4.2.7. Tips on practical use

  • Make sure the same scale is used over all features. Because manifold learning methods are based on a nearest-neighbor search, the algorithm may perform poorly otherwise. See Scaler for convenient ways of scaling heterogeneous data.
  • The reconstruction error computed by each routine can be used to choose the optimal output dimension. For a d-dimensional manifold embedded in a D-dimensional parameter space, the reconstruction error will decrease as out_dim is increased until out_dim == d.
  • Note that noisy data can “short-circuit” the manifold, in essence acting as a bridge between parts of the manifold that would otherwise be well-separated. Manifold learning on noisy and/or incomplete data is an active area of research.

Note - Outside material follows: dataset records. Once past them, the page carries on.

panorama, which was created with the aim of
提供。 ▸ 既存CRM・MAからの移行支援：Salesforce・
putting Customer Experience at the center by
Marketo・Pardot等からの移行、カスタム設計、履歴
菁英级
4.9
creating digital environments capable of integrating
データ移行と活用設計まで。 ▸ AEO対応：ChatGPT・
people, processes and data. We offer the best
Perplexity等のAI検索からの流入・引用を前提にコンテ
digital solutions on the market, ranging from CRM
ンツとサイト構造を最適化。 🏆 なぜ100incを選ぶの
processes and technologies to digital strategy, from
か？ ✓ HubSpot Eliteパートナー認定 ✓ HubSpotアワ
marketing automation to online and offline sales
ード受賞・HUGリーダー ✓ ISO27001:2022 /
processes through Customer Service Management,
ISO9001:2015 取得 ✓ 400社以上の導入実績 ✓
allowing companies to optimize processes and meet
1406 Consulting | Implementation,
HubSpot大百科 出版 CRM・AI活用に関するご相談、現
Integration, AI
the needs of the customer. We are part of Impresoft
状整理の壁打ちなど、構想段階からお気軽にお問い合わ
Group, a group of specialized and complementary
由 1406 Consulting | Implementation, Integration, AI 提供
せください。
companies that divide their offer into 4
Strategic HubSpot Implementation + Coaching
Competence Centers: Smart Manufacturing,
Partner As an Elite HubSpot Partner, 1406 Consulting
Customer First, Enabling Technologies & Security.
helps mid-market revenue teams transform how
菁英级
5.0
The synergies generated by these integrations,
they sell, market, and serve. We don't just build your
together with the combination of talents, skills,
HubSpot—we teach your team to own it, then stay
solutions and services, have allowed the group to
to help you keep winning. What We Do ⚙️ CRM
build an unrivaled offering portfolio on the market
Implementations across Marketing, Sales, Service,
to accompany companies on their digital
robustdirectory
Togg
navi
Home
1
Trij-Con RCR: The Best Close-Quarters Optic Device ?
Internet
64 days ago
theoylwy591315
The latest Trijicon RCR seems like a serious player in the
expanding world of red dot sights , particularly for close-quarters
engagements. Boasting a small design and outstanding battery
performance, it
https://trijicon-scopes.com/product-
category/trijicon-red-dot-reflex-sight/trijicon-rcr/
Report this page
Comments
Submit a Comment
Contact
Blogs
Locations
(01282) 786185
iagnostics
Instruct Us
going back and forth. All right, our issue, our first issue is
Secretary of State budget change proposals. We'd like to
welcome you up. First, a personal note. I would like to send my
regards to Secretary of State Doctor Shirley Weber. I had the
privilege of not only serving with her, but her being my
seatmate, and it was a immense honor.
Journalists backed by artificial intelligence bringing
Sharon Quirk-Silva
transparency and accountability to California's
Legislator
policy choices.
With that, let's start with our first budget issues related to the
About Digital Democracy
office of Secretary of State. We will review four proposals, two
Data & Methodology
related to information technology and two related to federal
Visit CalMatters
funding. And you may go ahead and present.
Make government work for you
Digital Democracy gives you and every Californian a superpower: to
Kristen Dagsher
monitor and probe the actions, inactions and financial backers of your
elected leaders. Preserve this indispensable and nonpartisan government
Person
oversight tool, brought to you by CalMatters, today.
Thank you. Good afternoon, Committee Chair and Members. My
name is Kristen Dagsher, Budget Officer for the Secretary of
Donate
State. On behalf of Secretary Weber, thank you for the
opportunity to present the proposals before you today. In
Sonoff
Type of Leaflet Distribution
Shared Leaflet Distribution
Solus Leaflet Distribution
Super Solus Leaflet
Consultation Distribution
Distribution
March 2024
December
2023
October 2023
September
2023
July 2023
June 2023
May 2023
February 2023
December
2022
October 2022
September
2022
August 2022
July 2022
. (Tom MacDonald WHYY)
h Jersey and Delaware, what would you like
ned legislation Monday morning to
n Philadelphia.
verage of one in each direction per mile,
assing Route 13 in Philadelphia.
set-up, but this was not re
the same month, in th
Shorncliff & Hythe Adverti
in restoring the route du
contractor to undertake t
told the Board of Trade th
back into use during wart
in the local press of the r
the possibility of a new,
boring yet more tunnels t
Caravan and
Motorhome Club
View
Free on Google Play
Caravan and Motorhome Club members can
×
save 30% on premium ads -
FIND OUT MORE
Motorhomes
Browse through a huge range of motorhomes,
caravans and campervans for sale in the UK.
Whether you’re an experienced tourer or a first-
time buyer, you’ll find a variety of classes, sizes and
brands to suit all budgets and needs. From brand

  • Certain input configurations can lead to singular weight matrices, for example when more than two points in the dataset are identical, or when the data is split into disjointed groups. In this case, method='arpack' will fail to find the null space. The easiest way to address this is to use method='dense' which will work on a singular matrix, though it may be very slow depending on the number of input points. Alternatively, one can attempt to understand the source of the singularity: if it is due to disjoint sets, increasing n_neighbors may help. If it is due to identical points in the dataset, removing these points may help.